- [TASK STATEMENT]
Only the lines below from the one containing "może dotyczyć" through the one containing "( A 2020.08.14-i adás ismétlése )" belong in the answer, repeated exactly and without pictures.

- [AVAILABLE DATA]
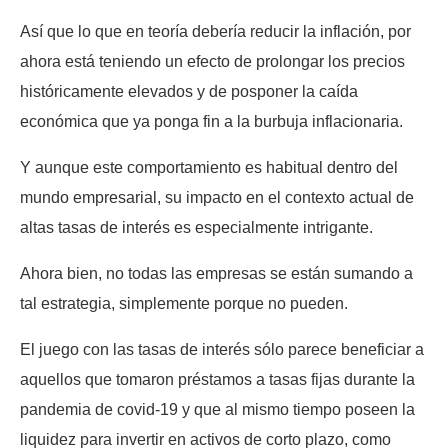
Así que lo que en teoría debería reducir la inflación, por
ahora está teniendo un efecto de prolongar los precios
históricamente elevados y de posponer la caída
económica que ya ponga fin a la burbuja inflacionaria.
Y aunque este comportamiento es habitual dentro del
mundo empresarial, su impacto en el contexto actual de
altas tasas de interés es especialmente intrigante.
Ahora bien, no todas las empresas se están sumando a
tal estrategia, simplemente porque no pueden.
El juego con las tasas de interés sólo parece beneficiar a
aquellos que tomaron préstamos a tasas fijas durante la
pandemia de covid-19 y que al mismo tiempo poseen la
liquidez para invertir en activos de corto plazo, como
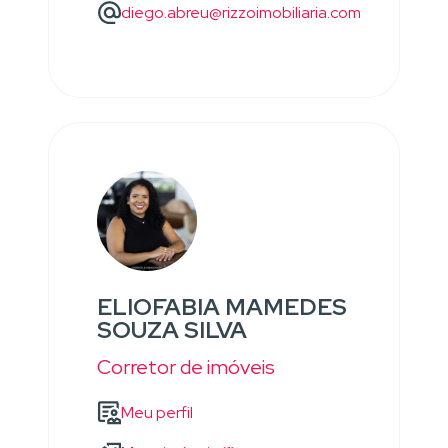
diego.abreu@rizzoimobiliaria.com
ELIOFABIA MAMEDES
SOUZA SILVA
Corretor de imóveis
Meu perfil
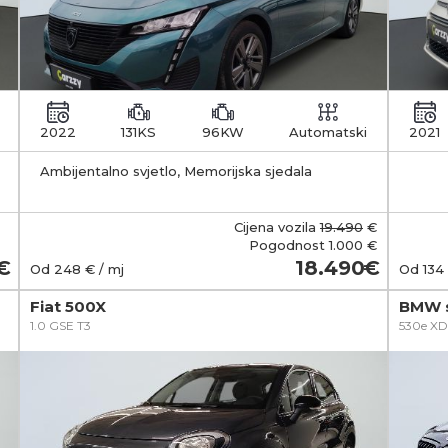
2022
131KS
96KW
Automatski
2021
Ambijentalno svjetlo, Memorijska sjedala
zakl
Cijena vozila
19.490
€
Pogodnost
1.000 €
18.490
Od
248
€ / mj
Od
134
Fiat 500X
BMW s
1.0 GSE T3
530e XD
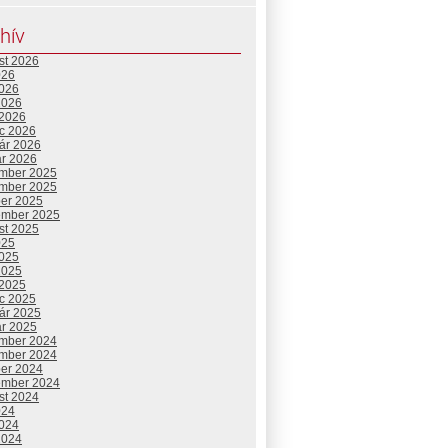
hív
st 2026
026
2026
2026
 2026
c 2026
uár 2026
ár 2026
mber 2025
mber 2025
ber 2025
ember 2025
st 2025
025
2025
2025
 2025
c 2025
uár 2025
ár 2025
mber 2024
mber 2024
ber 2024
ember 2024
st 2024
024
2024
2024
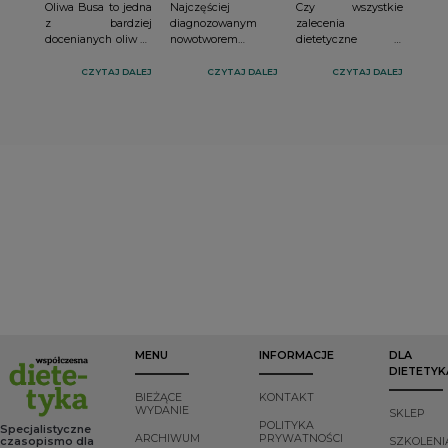
Oliwa Busa to jedna
Najczęściej
Czy wszystkie
z bardziej
diagnozowanym
zalecenia
docenianych oliw ze
nowotworem
dietetyczne w
starych gajów
złośliwym u kobiet
nadczynności
oliwnych słonecznej
w Polsce jest rak
tarczycy u dzieci są
CZYTAJ DALEJ
CZYTAJ DALEJ
CZYTAJ DALEJ
Chorwacji.
piersi. Jednocześnie
podobne jak u
Produkowana przez
wśród nowotworów
dorosłych? Jak
rodzinę Belci od
złośliwych stanowi
zaplanować
pokoleń, stanowi
on drugą przyczynę
dietoterpię dziecka
podstawę kuchni
zgonów. Choroba ta
z nadczynnością
chorwackiej na
może dotyczyć
tarczycy?
półwyspie Istria.
zarówno kobiet, jak i
Oliwa Busa to
mężczyzn w
produkt regionalny,
każdym wieku,
ekologiczny,
jednak największe
wytworzony jedynie
ryzyko występuje u
z oliwek, bez
kobiet między 50 a
dodatku innych
70 rokiem życia.
olejów, jest to
produkt
nierafinowany.
MENU
INFORMACJE
DLA
DIETETYK
BIEŻĄCE
KONTAKT
WYDANIE
SKLEP
POLITYKA
Specjalistyczne
ARCHIWUM
PRYWATNOŚCI
czasopismo dla
SZKOLENI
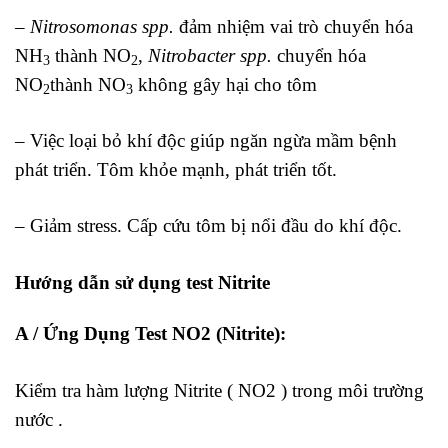
–
Nitrosomonas spp.
đảm nhiệm vai trò chuyển hóa
NH
thành NO
,
Nitrobacter spp.
chuyển hóa
3
2
NO
thành NO
không gây hại cho tôm
2
3
– Việc loại bỏ khí độc giúp ngăn ngừa mầm bệnh
phát triển. Tôm khỏe mạnh, phát triển tốt.
– Giảm stress. Cấp cứu tôm bị nổi đầu do khí độc.
Hướng dẫn sử dụng test Nitrite
A / Ứng Dụng Test NO2 (Nitrite):
Kiểm tra hàm lượng Nitrite ( NO2 ) trong môi trường
nước .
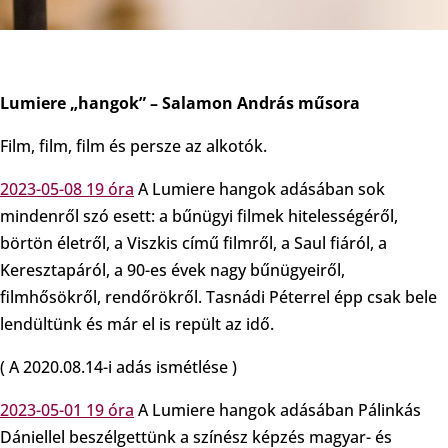
Lumiere „hangok” – Salamon András műsora
Film, film, film és persze az alkotók.
2023-05-08 19 óra
A Lumiere hangok adásában sok
mindenről szó esett: a bűnügyi filmek hitelességéről,
börtön életről, a Viszkis című filmről, a Saul fiáról, a
Keresztapáról, a 90-es évek nagy bűnügyeiről,
filmhősökről, rendőrökről. Tasnádi Péterrel épp csak bele
lendültünk és már el is repült az idő.
( A 2020.08.14-i adás ismétlése )
2023-05-01 19 óra
A Lumiere hangok adásában Pálinkás
Dániellel beszélgettünk a színész képzés magyar- és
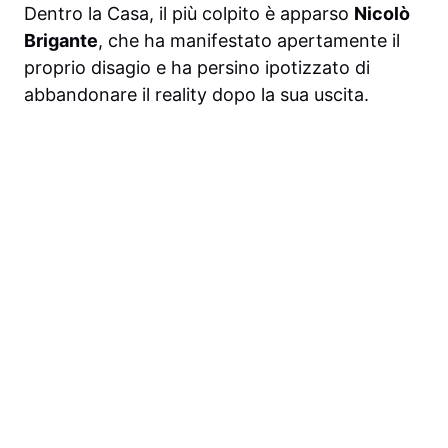
Dentro la Casa, il più colpito è apparso
Nicolò
Brigante
, che ha manifestato apertamente il
proprio disagio e ha persino ipotizzato di
abbandonare il reality dopo la sua uscita.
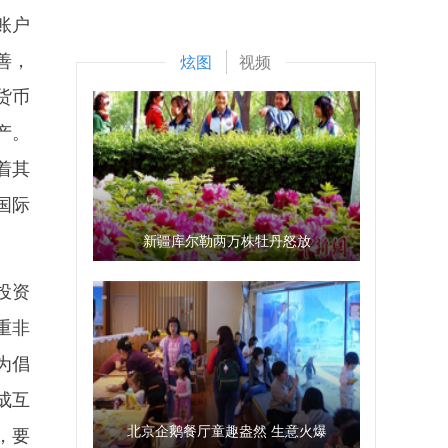
账户
善，
炫图
视频
货币
产。
着其
国际
新疆库尔勒两万株牡丹怒放
投资
重非
为倡
成互
北京企鹅餐厅童趣盎然 生意火爆
，要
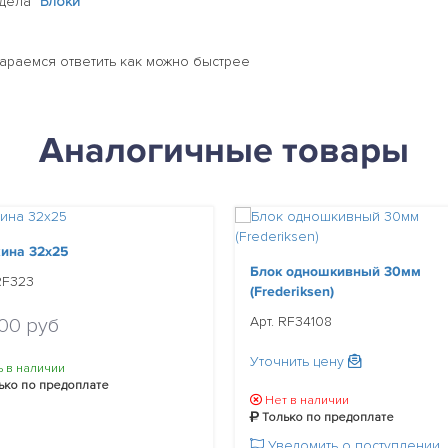
здела
"Блоки"
тараемся ответить как можно быстрее
Аналогичные товары
ина 32x25
Блок одношкивный 30мм
RF323
(Frederiksen)
Арт. RF34108
.00 руб
Уточнить цену
ь в наличии
ько по предоплате
Нет в наличии
Только по предоплате
Уведомить о поступлении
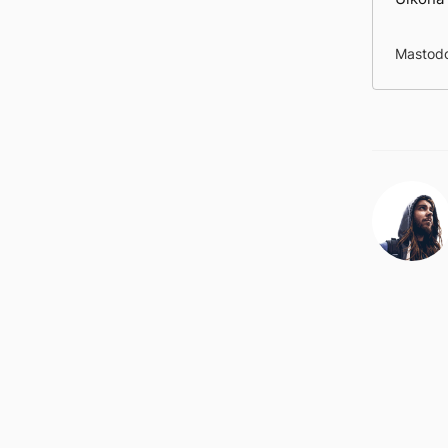
Mastodo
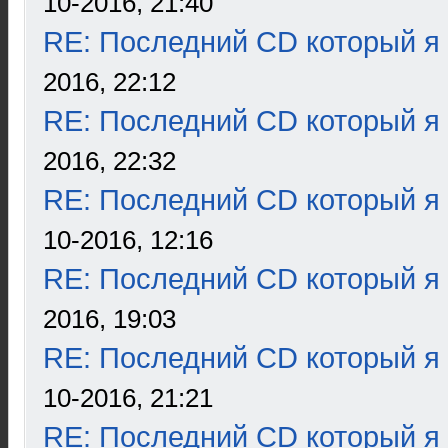
10-2016, 21:40
RE: Последний CD который я
2016, 22:12
RE: Последний CD который я
2016, 22:32
RE: Последний CD который я
10-2016, 12:16
RE: Последний CD который я
2016, 19:03
RE: Последний CD который я
10-2016, 21:21
RE: Последний CD который я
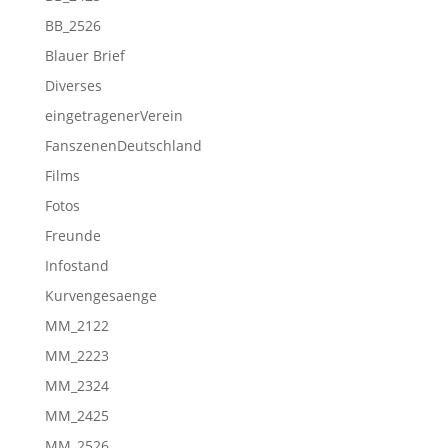
BB_2526
Blauer Brief
Diverses
eingetragenerVerein
FanszenenDeutschland
Films
Fotos
Freunde
Infostand
Kurvengesaenge
MM_2122
MM_2223
MM_2324
MM_2425
MM_2526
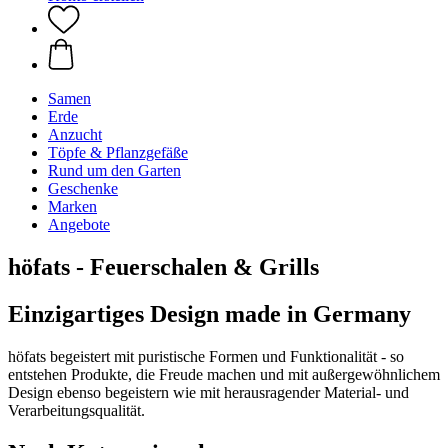
Samen
Erde
Anzucht
Töpfe & Pflanzgefäße
Rund um den Garten
Geschenke
Marken
Angebote
höfats - Feuerschalen & Grills
Einzigartiges Design made in Germany
höfats begeistert mit puristische Formen und Funktionalität - so
entstehen Produkte, die Freude machen und mit außergewöhnlichem
Design ebenso begeistern wie mit herausragender Material- und
Verarbeitungsqualität.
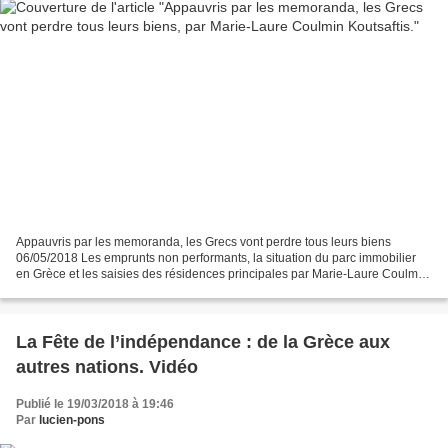
Appauvris par les memoranda, les Grecs vont perdre tous leurs biens
06/05/2018 Les emprunts non performants, la situation du parc immobilier
en Grèce et les saisies des résidences principales par Marie-Laure Coulmin
Koutsaftis30 avril, 2018 L’étau se...
La Fête de l’indépendance : de la Grèce aux
autres nations. Vidéo
Publié le 19/03/2018 à 19:46
Par
lucien-pons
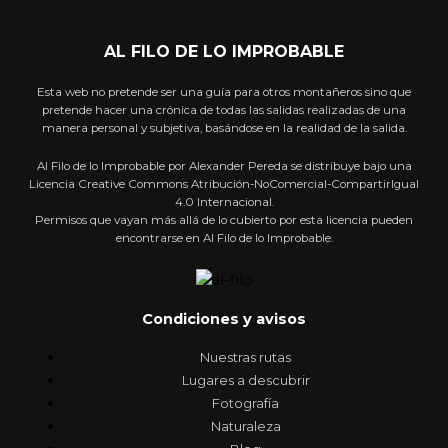
AL FILO DE LO IMPROBABLE
Esta web no pretende ser una guía para otros montañeros sino que
pretende hacer una crónica de todas las salidas realizadas de una
manera personal y subjetiva, basándose en la realidad de la salida.
Al Filo de lo Improbable por Alexander Pereda se distribuye bajo una
Licencia Creative Commons Atribución-NoComercial-CompartirIgual
4.0 Internacional.
Permisos que vayan más allá de lo cubierto por esta licencia pueden
encontrarse en Al Filo de lo Improbable.
Condiciones y avisos
Nuestras rutas
Lugares a descubrir
Fotografía
Naturaleza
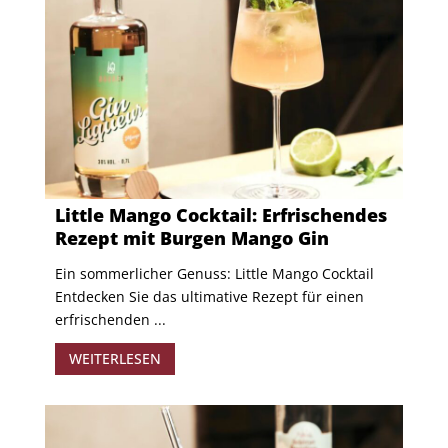
Little Mango Cocktail: Erfrischendes
Rezept mit Burgen Mango Gin
Ein sommerlicher Genuss: Little Mango Cocktail
Entdecken Sie das ultimative Rezept für einen
erfrischenden ...
WEITERLESEN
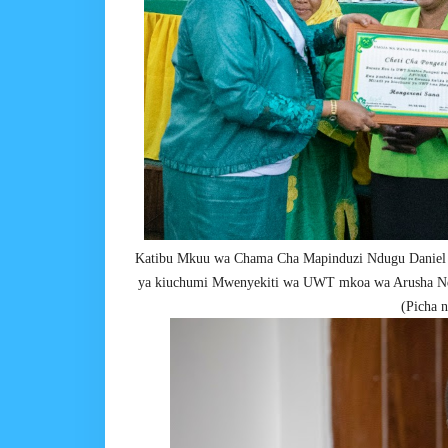
Katibu Mkuu wa Chama Cha Mapinduzi Ndugu Daniel C
ya kiuchumi Mwenyekiti wa UWT mkoa wa Arusha N
(Picha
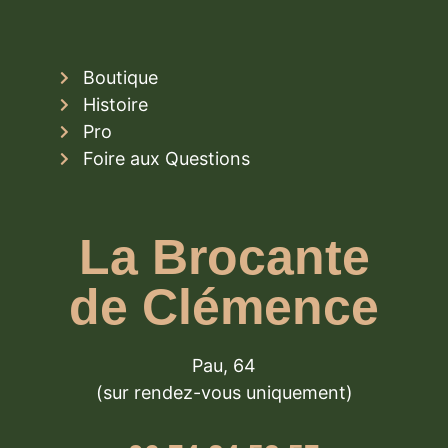
Boutique
Histoire
Pro
Foire aux Questions
La Brocante
de Clémence
Pau, 64
(sur rendez-vous uniquement)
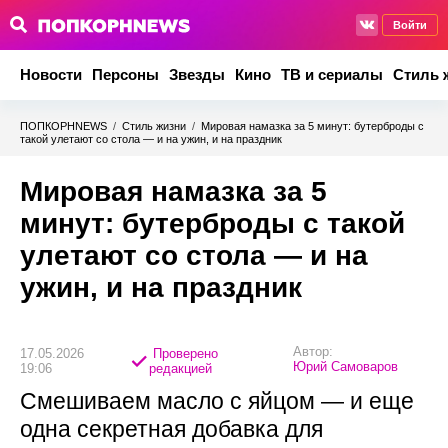
Войти
Новости
Персоны
Звезды
Кино
ТВ и сериалы
Стиль 
ПОПКОРНNEWS
/
Стиль жизни
/
Мировая намазка за 5 минут: бутерброды с
такой улетают со стола — и на ужин, и на праздник
Мировая намазка за 5
минут: бутерброды с такой
улетают со стола — и на
ужин, и на праздник
Автор:
17.05.2026
Проверено
Юрий Самоваров
19:06
редакцией
Смешиваем масло с яйцом — и еще
одна секретная добавка для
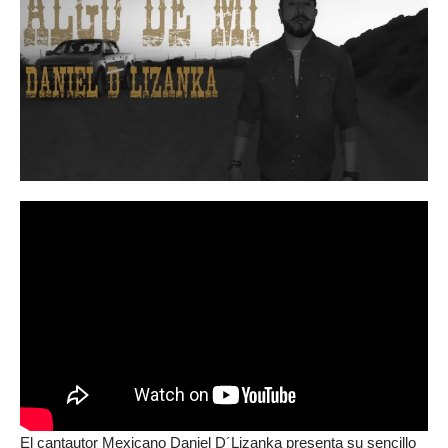
El cantautor Mexicano Daniel D´Lizanka presenta su sencillo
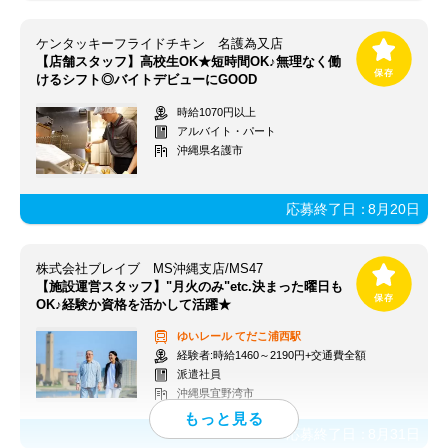
ケンタッキーフライドチキン 名護為又店
【店舗スタッフ】高校生OK★短時間OK♪無理なく働
けるシフト◎バイトデビューにGOOD
時給1070円以上
アルバイト・パート
沖縄県名護市
応募終了日：
8月20日
株式会社ブレイブ MS沖縄支店/MS47
【施設運営スタッフ】"月火のみ"etc.決まった曜日も
OK♪経験か資格を活かして活躍★
ゆいレール
てだこ浦西駅
経験者:時給1460～2190円+交通費全額
派遣社員
沖縄県宜野湾市
応募終了日：
8月31日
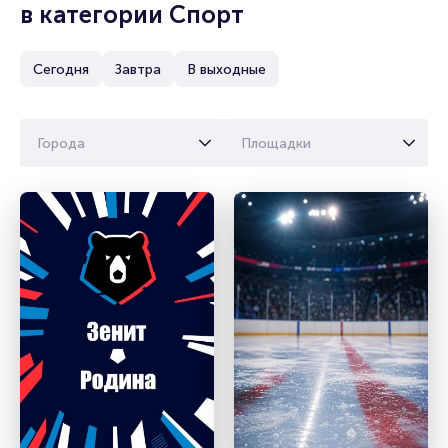
в категории Спорт
Сегодня
Завтра
В выходные
Города
Площадки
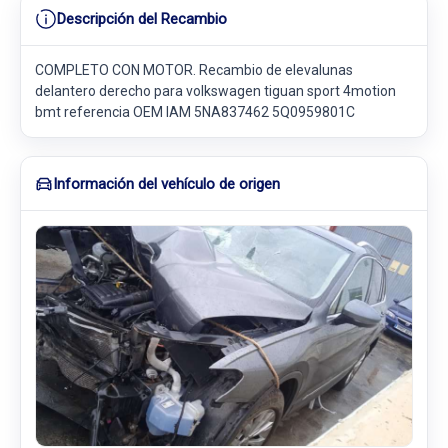
Descripción del Recambio
COMPLETO CON MOTOR. Recambio de elevalunas
delantero derecho para volkswagen tiguan sport 4motion
bmt referencia OEM IAM 5NA837462 5Q0959801C
Información del vehículo de origen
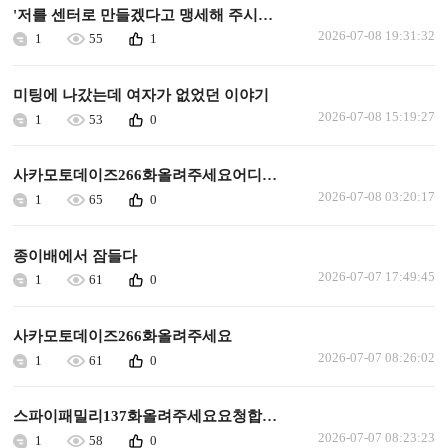
'저를 센터로 만들겠다고 맹세해 주시겠어요?' 다음화 업데이트 해주세요.
2026-07-08 19:31:32
1
55
1
미팅에 나갔는데 여자가 없었던 이야기
2026-07-08 15:19:27
1
53
0
사카모토데이즈266화올려주세요어디에올려져있나요
2026-07-08 03:20:17
1
65
0
종이배에서 잠들다
2026-07-07 17:49:45
1
61
0
사카모토데이즈266화올려주세요
2026-07-07 08:26:02
1
61
0
스파이패밀리137화올려주세요요청합니다
2026-07-07 08:23:23
1
58
0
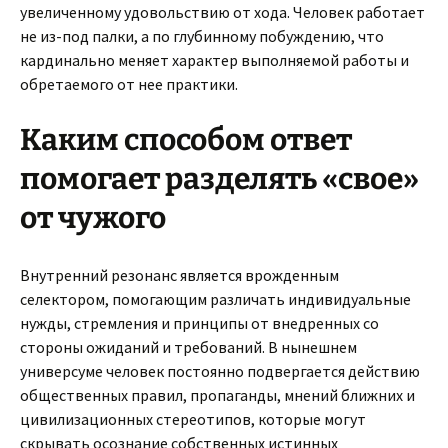
увеличенному удовольствию от хода. Человек работает
не из-под палки, а по глубинному побуждению, что
кардинально меняет характер выполняемой работы и
обретаемого от нее практики.
Каким способом ответ
помогает разделять «свое»
от чужого
Внутренний резонанс является врожденным
селектором, помогающим различать индивидуальные
нужды, стремления и принципы от внедренных со
стороны ожиданий и требований. В нынешнем
универсуме человек постоянно подвергается действию
общественных правил, пропаганды, мнений ближних и
цивилизационных стереотипов, которые могут
скрывать осознание собственных истинных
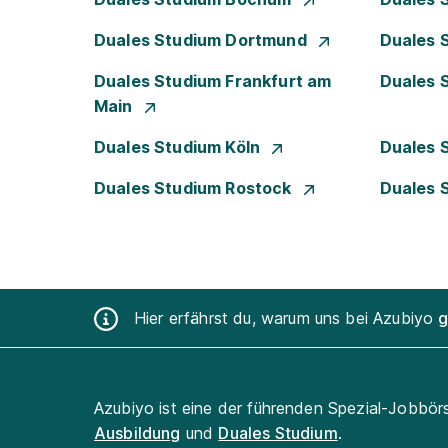
Duales Studium Dortmund
Duales 
Duales Studium Frankfurt am
Duales 
Main
Duales Studium Köln
Duales 
Duales Studium Rostock
Duales 
Hier erfährst du, warum uns bei Azubiyo
g
Azubiyo ist eine der führenden Spezial-Jobbör
Ausbildung
und
Duales Studium
.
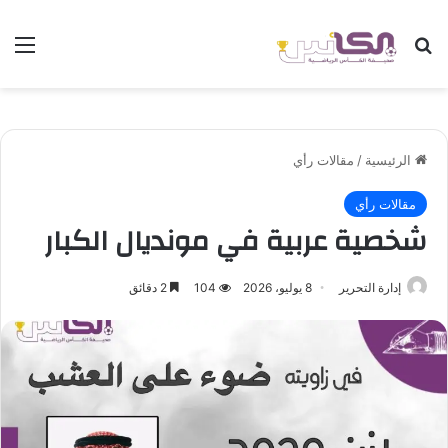
بحث عن
الق
الرئيسية
/
مقالات رأي
مقالات رأي
شخصية عربية في مونديال الكبار
إدارة التحرير
8 يوليو، 2026
104
2 دقائق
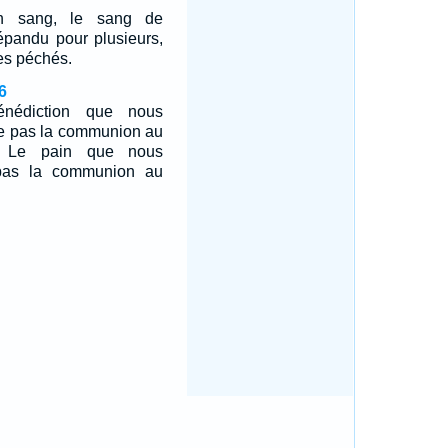
n sang, le sang de
 répandu pour plusieurs,
es péchés.
6
nédiction que nous
lle pas la communion au
? Le pain que nous
 pas la communion au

- [RESULT]
może dotyczyć
tarczycy?
półwyspie Istria.
zarówno kobiet, jak i
Oliwa Busa to
mężczyzn w
produkt regionalny,
każdym wieku,
ekologiczny,
jednak największe
wytworzony jedynie
ryzyko występuje u
z oliwek, bez
kobiet między 50 a
dodatku innych
70 rokiem życia.
olejów, jest to
produkt
nierafinowany.
MENU
INFORMACJE
DLA
DIETETYK
BIEŻĄCE
KONTAKT
WYDANIE
SKLEP
POLITYKA
Specjalistyczne
ARCHIWUM
PRYWATNOŚCI
czasopismo dla
SZKOLENI
–
Nitrosomonas spp.
đảm nhiệm vai trò chuyển hóa
NH
thành NO
,
Nitrobacter spp.
chuyển hóa
3
2
NO
thành NO
không gây hại cho tôm
2
3
– Việc loại bỏ khí độc giúp ngăn ngừa mầm bệnh
phát triển. Tôm khỏe mạnh, phát triển tốt.
– Giảm stress. Cấp cứu tôm bị nổi đầu do khí độc.
Hướng dẫn sử dụng test Nitrite
A / Ứng Dụng Test NO2 (Nitrite):
Kiểm tra hàm lượng Nitrite ( NO2 ) trong môi trường
nước .
Lumiere „hangok” – Salamon András műsora
Film, film, film és persze az alkotók.
2023-05-08 19 óra
A Lumiere hangok adásában sok
mindenről szó esett: a bűnügyi filmek hitelességéről,
börtön életről, a Viszkis című filmről, a Saul fiáról, a
Keresztapáról, a 90-es évek nagy bűnügyeiről,
filmhősökről, rendőrökről. Tasnádi Péterrel épp csak bele
lendültünk és már el is repült az idő.
( A 2020.08.14-i adás ismétlése )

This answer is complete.